Return all of the entries below, word for word. Omit each picture.

_Dataset items:_
[Start of Attachment]

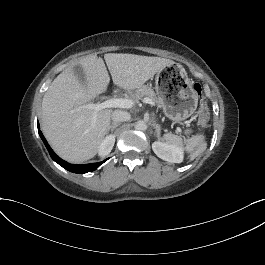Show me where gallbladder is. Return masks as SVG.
<instances>
[{
    "mask_svg": "<svg viewBox=\"0 0 265 265\" xmlns=\"http://www.w3.org/2000/svg\"><path fill=\"white\" fill-rule=\"evenodd\" d=\"M75 74L79 77L80 80H83V72L80 67L74 69Z\"/></svg>",
    "mask_w": 265,
    "mask_h": 265,
    "instance_id": "gallbladder-1",
    "label": "gallbladder"
}]
</instances>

[End of Attachment]

_SOLUTION TO THIS TASK:_
Show me where gallbladder is. Return masks as SVG.
<instances>
[{
    "mask_svg": "<svg viewBox=\"0 0 265 265\" xmlns=\"http://www.w3.org/2000/svg\"><path fill=\"white\" fill-rule=\"evenodd\" d=\"M75 74L79 77L80 80H83V72L80 67L74 69Z\"/></svg>",
    "mask_w": 265,
    "mask_h": 265,
    "instance_id": "gallbladder-1",
    "label": "gallbladder"
}]
</instances>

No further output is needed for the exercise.